We had the one and only talk with him about the past. We told him we hated the way things had been, wished it had been different, but we had forgiven him and we loved him. I told him Jesus would forgive him too, if he would just ask. He replied that no, that could never happen, because what he had done was too bad, and too hurtful for a lot of people.
Amazingly, he made it through the surgery and was able to talk again!
A few months later I was talking to him on the phone. I sensed something VERY different about him. Even though he had said nothing about it, I told my husband – I think God has done something, I think Dad is saved!

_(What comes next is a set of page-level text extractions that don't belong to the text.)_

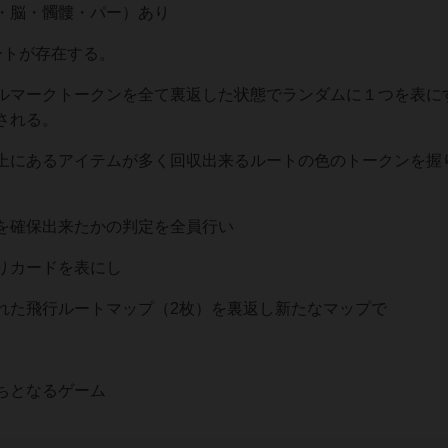
・脳・髑髏・パー）あり
ートが存在する。
ルマークトークンを全て裏返した状態でランダムに１つを表に
される。
上にあるアイテムが多く回収出来るルートの色のトークンを握
を確保出来たかの判定を全員行い
りカードを表にし
れた飛行ルートマップ（2枚）を裏返し新たなマップで
ちとなるゲーム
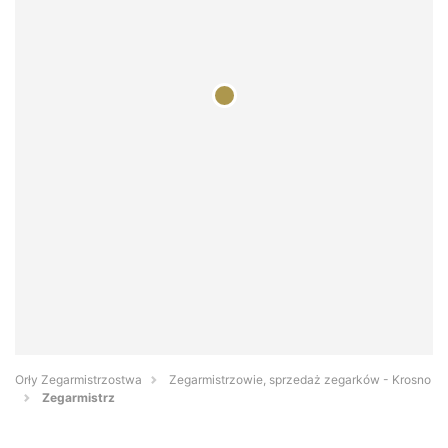
Orły Zegarmistrzostwa
Zegarmistrzowie, sprzedaż zegarków - Krosno
Zegarmistrz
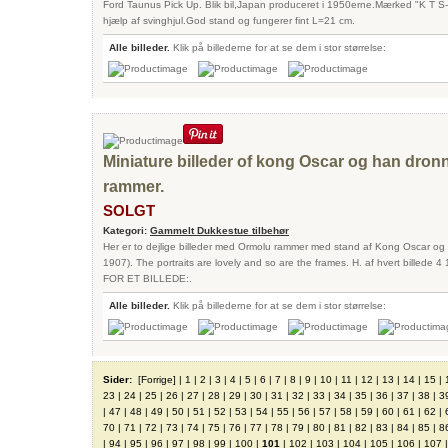
Ford Taunus Pick Up. Blik bil,Japan produceret i 1950erne.Mærked "K T 
hjælp af svinghjul.God stand og fungerer fint L=21 cm.
Alle billeder.
Klik på billederne for at se dem i stor størrelse:
Miniature billeder of kong Oscar og han dron
rammer.
SOLGT
Kategori:
Gammelt Dukkestue tilbehør
Her er to dejlige billeder med Ormolu rammer med stand af Kong Oscar og
1907). The portraits are lovely and so are the frames. H. af hvert bille
FOR ET BILLEDE:.
Alle billeder.
Klik på billederne for at se dem i stor størrelse:
Sider:
[Forrige]
|
1
|
2
|
3
|
4
|
5
|
6
|
7
|
8
|
9
|
10
|
11
|
12
|
13
|
14
|
15
|
23
|
24
|
25
|
26
|
27
|
28
|
29
|
30
|
31
|
32
|
33
|
34
|
35
|
36
|
37
|
38
|
3
|
47
|
48
|
49
|
50
|
51
|
52
|
53
|
54
|
55
|
56
|
57
|
58
|
59
|
60
|
61
|
62
|
70
|
71
|
72
|
73
|
74
|
75
|
76
|
77
|
78
|
79
|
80
|
81
|
82
|
83
|
84
|
85
|
8
|
94
|
95
|
96
|
97
|
98
|
99
|
100
|
101
|
102
|
103
|
104
|
105
|
106
|
107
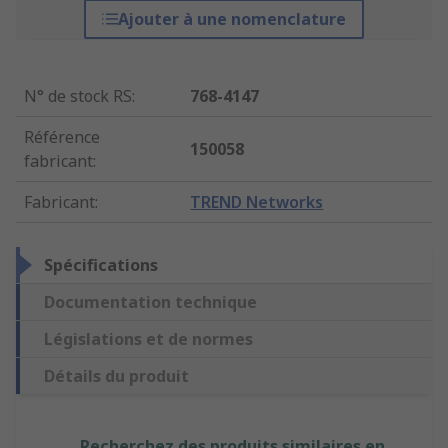
Ajouter à une nomenclature
N° de stock RS
:
768-4147
Référence
150058
fabricant
:
Fabricant
:
TREND Networks
Spécifications
Documentation technique
Législations et de normes
Détails du produit
Recherchez des produits similaires en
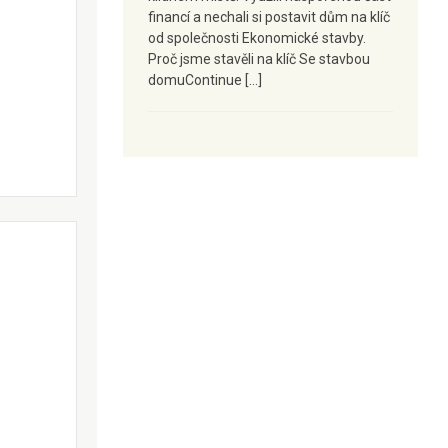
financí a nechali si postavit dům na klíč
od společnosti Ekonomické stavby.
Proč jsme stavěli na klíč Se stavbou
domuContinue […]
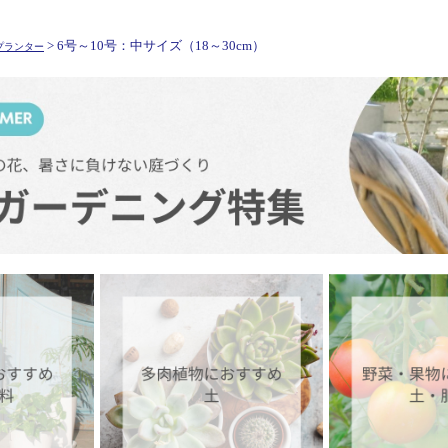
> 6号～10号：中サイズ（18～30cm）
プランター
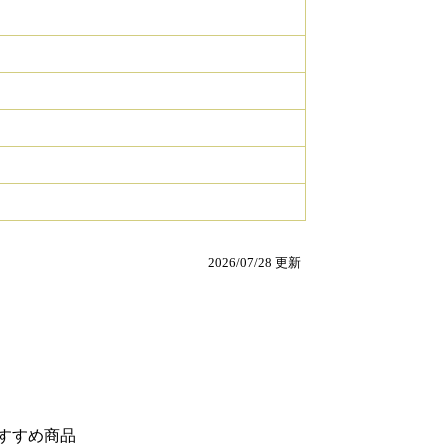
2026/07/28 更新
すすめ商品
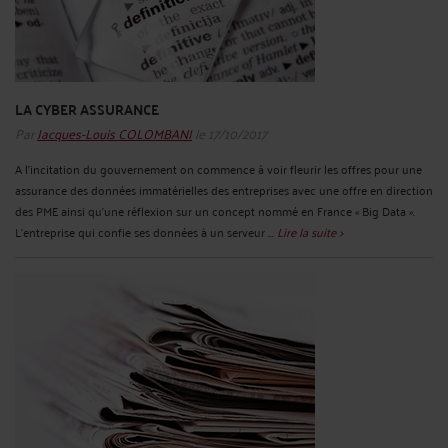
LA CYBER ASSURANCE
Par
Jacques-Louis COLOMBANI
le 17/10/2017
A l'incitation du gouvernement on commence à voir fleurir les offres pour une
assurance des données immatérielles des entreprises avec une offre en direction
des PME ainsi qu’une réflexion sur un concept nommé en France « Big Data ».
L’entreprise qui confie ses données à un serveur ...
Lire la suite >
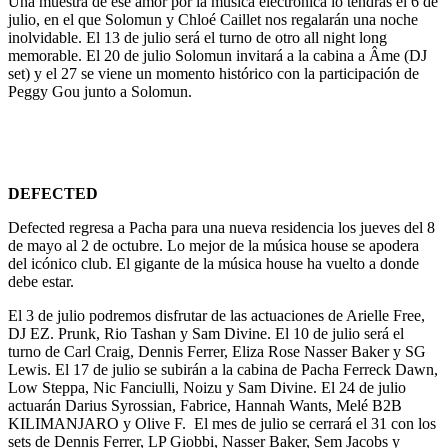
Una muestra de ese amor por la música electrónica lo tendrás el 6 de
julio, en el que Solomun y Chloé Caillet nos regalarán una noche
inolvidable. El 13 de julio será el turno de otro all night long
memorable. El 20 de julio Solomun invitará a la cabina a Âme (DJ
set) y el 27 se viene un momento histórico con la participación de
Peggy Gou junto a Solomun.
DEFECTED
Defected regresa a Pacha para una nueva residencia los jueves del 8
de mayo al 2 de octubre. Lo mejor de la música house se apodera
del icónico club. El gigante de la música house ha vuelto a donde
debe estar.
El 3 de julio podremos disfrutar de las actuaciones de Arielle Free,
DJ EZ. Prunk, Rio Tashan y Sam Divine. El 10 de julio será el
turno de Carl Craig, Dennis Ferrer, Eliza Rose Nasser Baker y SG
Lewis. El 17 de julio se subirán a la cabina de Pacha Ferreck Dawn,
Low Steppa, Nic Fanciulli, Noizu y Sam Divine. El 24 de julio
actuarán Darius Syrossian, Fabrice, Hannah Wants, Melé B2B
KILIMANJARO y Olive F. El mes de julio se cerrará el 31 con los
sets de Dennis Ferrer, LP Giobbi, Nasser Baker, Sem Jacobs y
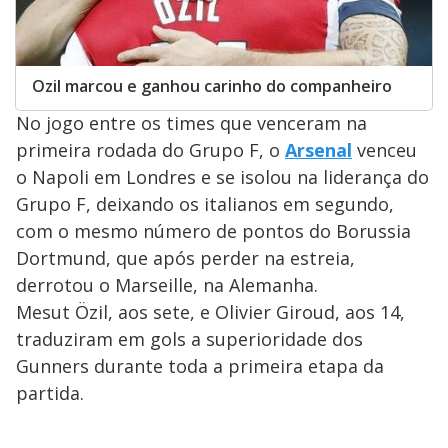
Ozil marcou e ganhou carinho do companheiro
No jogo entre os times que venceram na
primeira rodada do Grupo F, o
Arsenal
venceu
o Napoli em Londres e se isolou na liderança do
Grupo F, deixando os italianos em segundo,
com o mesmo número de pontos do Borussia
Dortmund, que após perder na estreia,
derrotou o Marseille, na Alemanha.
Mesut Özil, aos sete, e Olivier Giroud, aos 14,
traduziram em gols a superioridade dos
Gunners durante toda a primeira etapa da
partida.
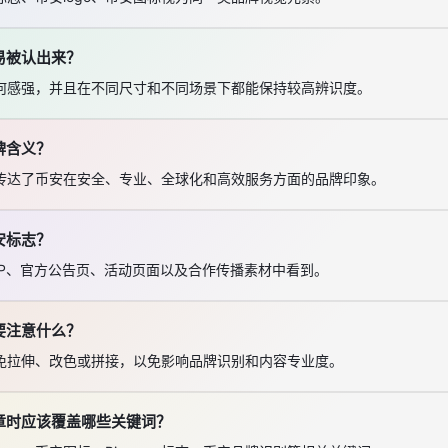
易被认出来？
何感强，并且在不同尺寸和不同场景下都能保持较高辨识度。
牌含义？
传达了币安在安全、专业、全球化和高效服务方面的品牌印象。
安标志？
PP、官方公告页、活动页面以及合作传播素材中看到。
要注意什么？
免拉伸、改色或拼接，以免影响品牌识别和内容专业度。
章时应该覆盖哪些关键词？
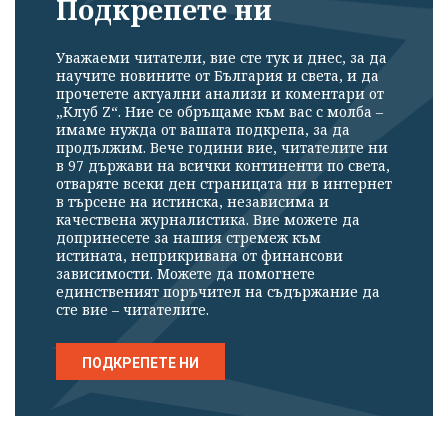
Подкрепете ни
Уважаеми читатели, вие сте тук и днес, за да
научите новините от България и света, и да
прочетете актуални анализи и коментари от
„Клуб Z“. Ние се обръщаме към вас с молба –
имаме нужда от вашата подкрепа, за да
продължим. Вече години вие, читателите ни
в 97 държави на всички континенти по света,
отваряте всеки ден страницата ни в интернет
в търсене на истинска, независима и
качествена журналистика. Вие можете да
допринесете за нашия стремеж към
истината, неприкривана от финансови
зависимости. Можете да помогнете
единственият поръчител на съдържание да
сте вие – читателите.
ПОДКРЕПЕТЕ НИ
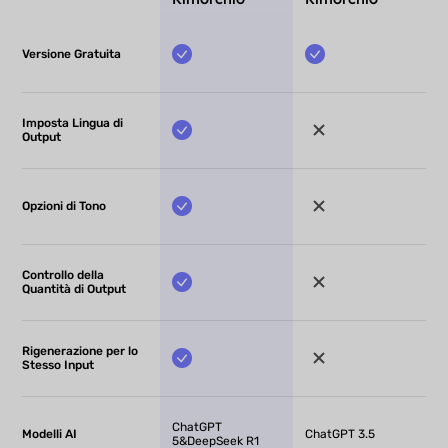
Versione Gratuita
Imposta Lingua di
Output
Opzioni di Tono
Controllo della
Quantità di Output
Rigenerazione per lo
Stesso Input
ChatGPT
Modelli AI
ChatGPT 3.5
5&DeepSeek R1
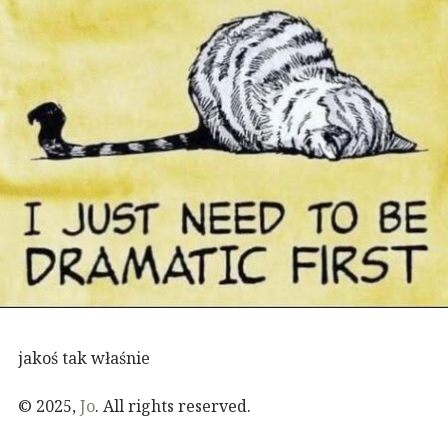
jakoś tak właśnie
© 2025,
Jo
. All rights reserved.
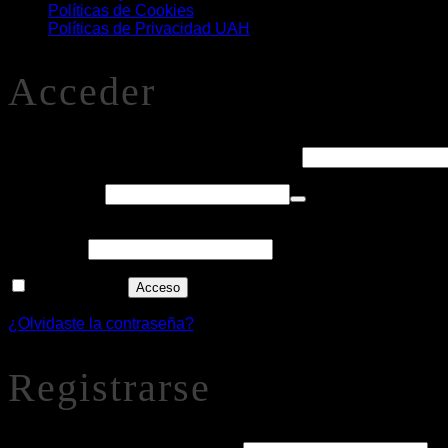
Políticas de Cookies
Políticas de Privacidad UAH
Acceder
Obligatorio
Nombre de usuario o correo electrónico
*
Obligatorio
Contraseña
*
Alternative:
Recuérdame
Acceso
¿Olvidaste la contraseña?
Registrarse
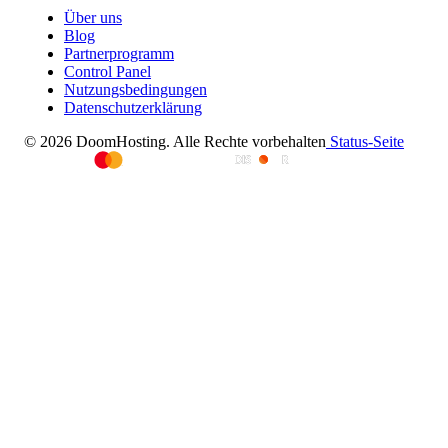
Über uns
Blog
Partnerprogramm
Control Panel
Nutzungsbedingungen
Datenschutzerklärung
© 2026 DoomHosting. Alle Rechte vorbehalten
Status-Seite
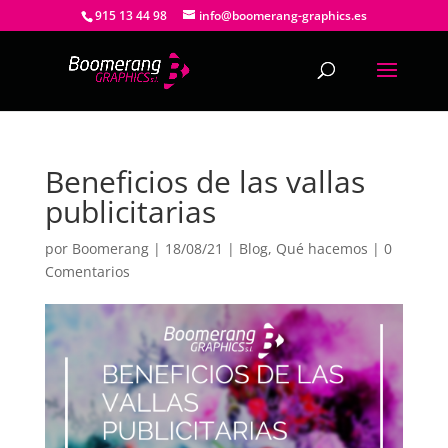
915 13 44 98
info@boomerang-graphics.es
Beneficios de las vallas
publicitarias
por
Boomerang
|
18/08/21
|
Blog
,
Qué hacemos
|
0
Comentarios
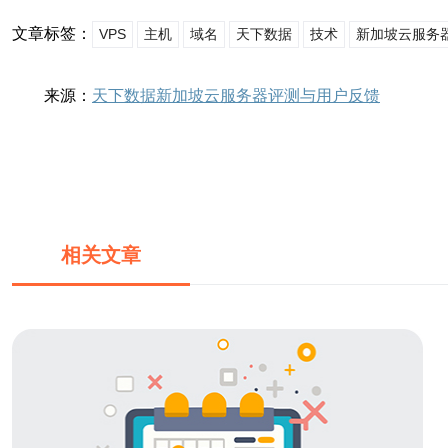
文章标签：
VPS
主机
域名
天下数据
技术
新加坡云服务
来源：
天下数据新加坡云服务器评测与用户反馈
相关文章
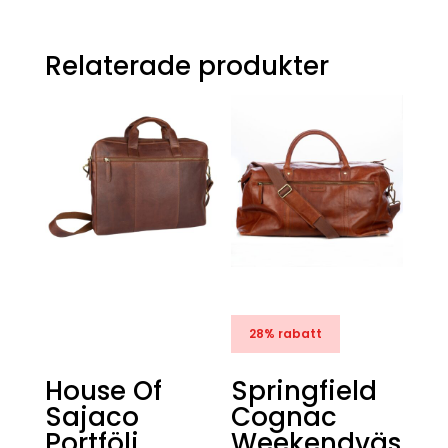
Relaterade produkter
28% rabatt
House Of
Springfield
Sajaco
Cognac
Portfölj
Weekendväs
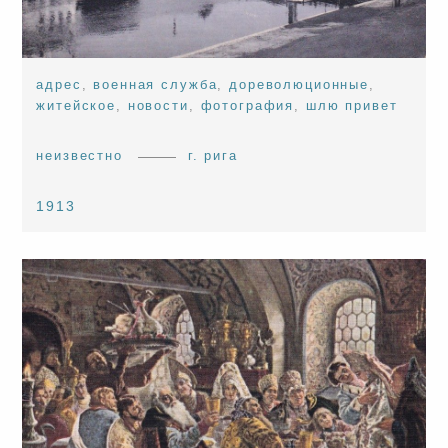
адрес
,
военная служба
,
дореволюционные
,
житейское
,
новости
,
фотография
,
шлю привет
неизвестно
г. рига
1913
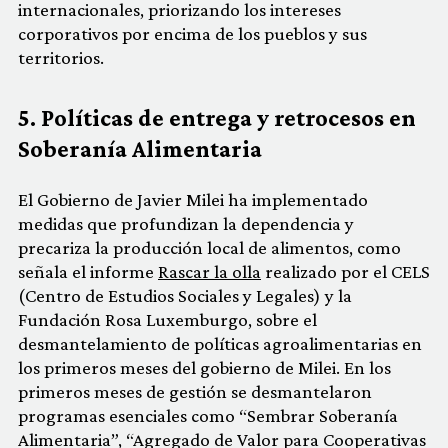
internacionales, priorizando los intereses
corporativos por encima de los pueblos y sus
territorios.
5. Políticas de entrega y retrocesos en
Soberanía Alimentaria
El Gobierno de Javier Milei ha implementado
medidas que profundizan la dependencia y
precariza la producción local de alimentos, como
señala el informe
Rascar la olla
realizado por el CELS
(Centro de Estudios Sociales y Legales) y la
Fundación Rosa Luxemburgo, sobre el
desmantelamiento de políticas agroalimentarias en
los primeros meses del gobierno de Milei. En los
primeros meses de gestión se desmantelaron
programas esenciales como “Sembrar Soberanía
Alimentaria”, “Agregado de Valor para Cooperativas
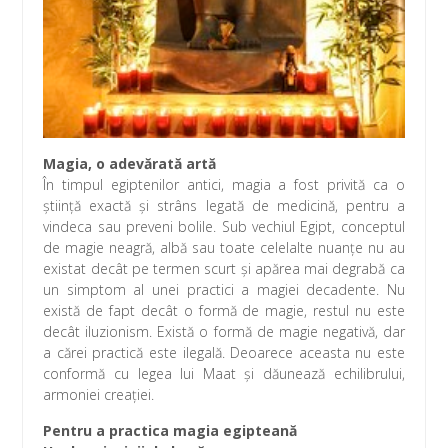
Magia, o adevărată artă
În timpul egiptenilor antici, magia a fost privită ca o
ştiinţă exactă şi strâns legată de medicină, pentru a
vindeca sau preveni bolile. Sub vechiul Egipt, conceptul
de magie neagră, albă sau toate celelalte nuanţe nu au
existat decât pe termen scurt şi apărea mai degrabă ca
un simptom al unei practici a magiei decadente. Nu
există de fapt decât o formă de magie, restul nu este
decât iluzionism. Există o formă de magie negativă, dar
a cărei practică este ilegală. Deoarece aceasta nu este
conformă cu legea lui Maat şi dăunează echilibrului,
armoniei creaţiei.
Pentru a practica magia egipteană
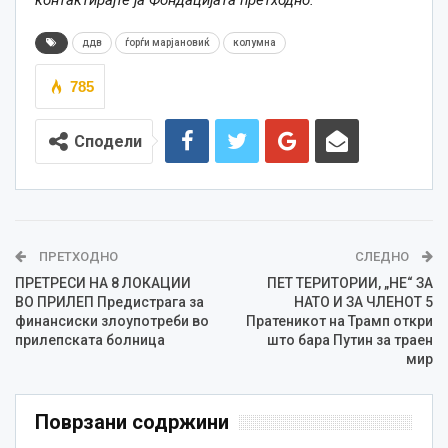
ддв
ѓорѓи марјановиќ
колумна
785
Сподели
ПРЕТХОДНО
СЛЕДНО
ПРЕТРЕСИ НА 8 ЛОКАЦИИ
ПЕТ ТЕРИТОРИИ, „НЕ“ ЗА
ВО ПРИЛЕП Предистрага за
НАТО И ЗА ЧЛЕНОТ 5
финансиски злоупотреби во
Пратеникот на Трамп откри
прилепската болница
што бара Путин за траен
мир
Поврзани содржини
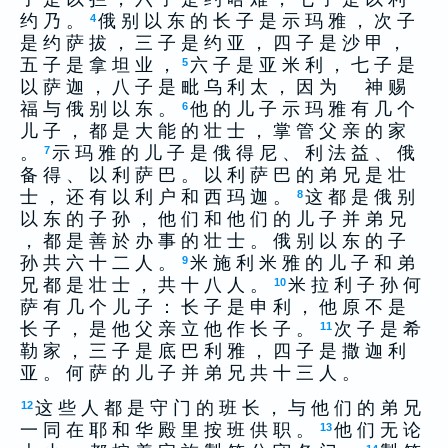
约 乃 。
俄 别 以 东 的 长 子 是 示 玛 雅 ， 次 子
4
是 约 萨 拔 ， 三 子 是 约 亚 ， 四 子 是 沙 甲 ，
五 子 是 拿 坦 业 ，
六 子 是 亚 米 利 ， 七 子 是
5
以 萨 迦 ， 八 子 是 毗 乌 利 太 ， 因 为 神 赐
福 与 俄 别 以 东 。
他 的 儿 子 示 玛 雅 有 几 个
6
儿 子 ， 都 是 大 能 的 壮 士 ， 掌 管 父 亲 的 家
。
示 玛 雅 的 儿 子 是 俄 得 尼 、 利 法 益 、 俄
7
备 得 、 以 利 萨 巴 。 以 利 萨 巴 的 弟 兄 是 壮
士 ， 还 有 以 利 户 和 西 玛 迦 。
这 都 是 俄 别
8
以 东 的 子 孙 ， 他 们 和 他 们 的 儿 子 并 弟 兄
， 都 是 善 於 办 事 的 壮 士 。 俄 别 以 东 的 子
孙 共 六 十 二 人 。
米 施 利 米 雅 的 儿 子 和 弟
9
兄 都 是 壮 士 ， 共 十 八 人 。
米 拉 利 子 孙 何
10
萨 有 几 个 儿 子 ： 长 子 是 申 利 ， 他 原 不 是
长 子 ， 是 他 父 亲 立 他 作 长 子 。
次 子 是 希
11
勒 家 ， 三 子 是 底 巴 利 雅 ， 四 子 是 撒 迦 利
亚 。 何 萨 的 儿 子 并 弟 兄 共 十 三 人 。
这 些 人 都 是 守 门 的 班 长 ， 与 他 们 的 弟 兄
12
一 同 在 耶 和 华 殿 里 按 班 供 职 。
他 们 无 论
13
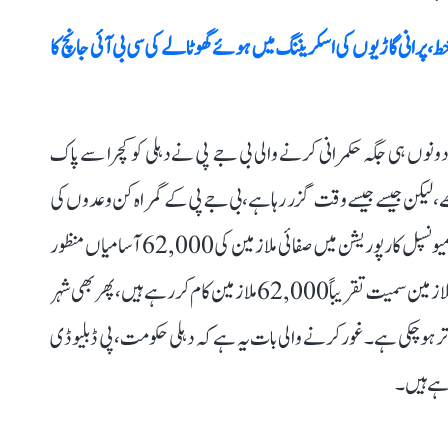
 ہے۔
ط، پرانی گاڑیوں کی اسکریننگ میں ہوئے گھوٹالے کی سی بی آئی جانچ کا
 دونوں ہی جگہ حکمرانی کرنے والی بی جے پی نے دہلی کو کچرا سے پاک
لیکن جیسے جیسے وقت گزر رہا ہے، بی جے پی کے گمراہ کن وعدوں کی
حقیقت سامنے آتی جا رہی ہے۔ انہوں نے مزید کہا کہ دہلی میونسپل کارپوریشن میں صفائی ملازمین کی 62,000 آسامیاں منظور
شدہ ہونے کے باوجود یہاں مستقل، کانٹریکچوئل اور عارضی ملازمین سمیت تقریباً 62,000 ملازمین کام کر رہے ہیں، پھر بھی شہر
 ہو چکی ہے۔ غور کرنے والی بات یہ ہے کہ دہلی حکومت، پی ڈبلیو ڈی
رہے ہیں۔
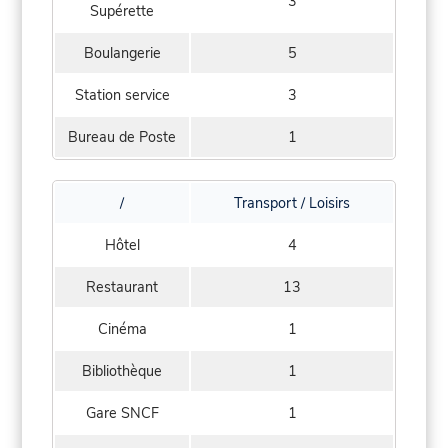
3
Supérette
Boulangerie
5
Station service
3
Bureau de Poste
1
/
Transport / Loisirs
Hôtel
4
Restaurant
13
Cinéma
1
Bibliothèque
1
Gare SNCF
1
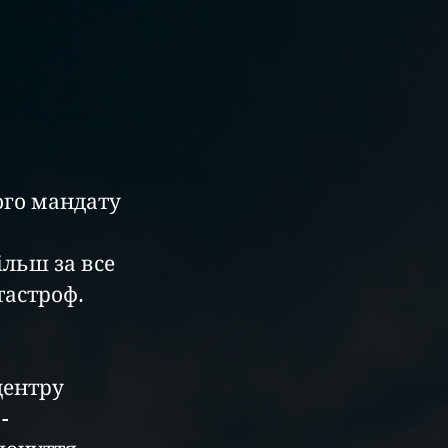
ільш за все 
тастроф. 
- 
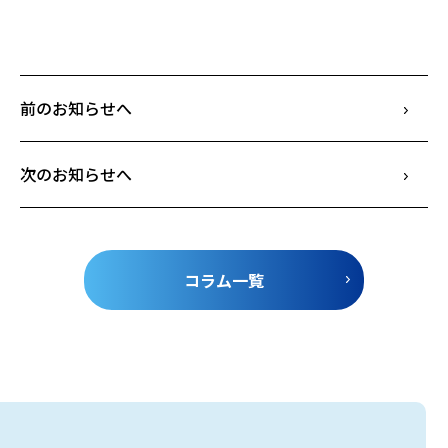
前のお知らせへ
次のお知らせへ
コラム一覧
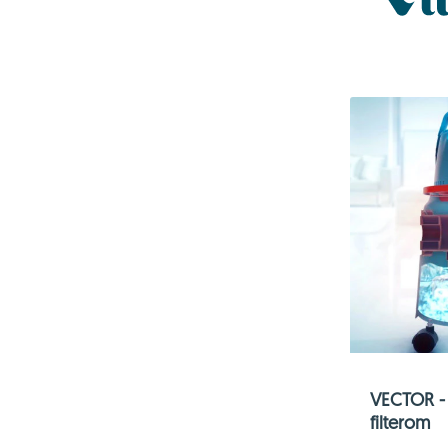
VECTOR - 
filterom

Several months later I was in an orientation course for Wycliffe. I received a call that my Dad was in the hospital and was not going to make it. I hurried to Ohio to see him. I talked to him about the Lord, and this time he said “Don’t you worry about that, I’m good now! I talked to God, and me and Jesus have it all worked out!” I could clearly see he was different. He rallied and we spent time together. We talked, I drove him to his favorite places, played cards, sang to him (he’d never heard me sing before – ever) and I read scriptures to him. For the first time I felt peace, companionship, love with my Dad. After a week he says, “Maresea, you need to go back to your family and to what God has you doing. I don’t want you to come back here for a funeral because I’ll be home with the Lord, and you’ve just been here with me”. We hugged and kissed for the first and last time. It was difficult and bittersweet as I left – knowing I would not see him again on this earth, but also grateful and celebrating his sure salvation.
Because of God’s grace, power and love, I’ll see them both in heaven and spend more time with them there!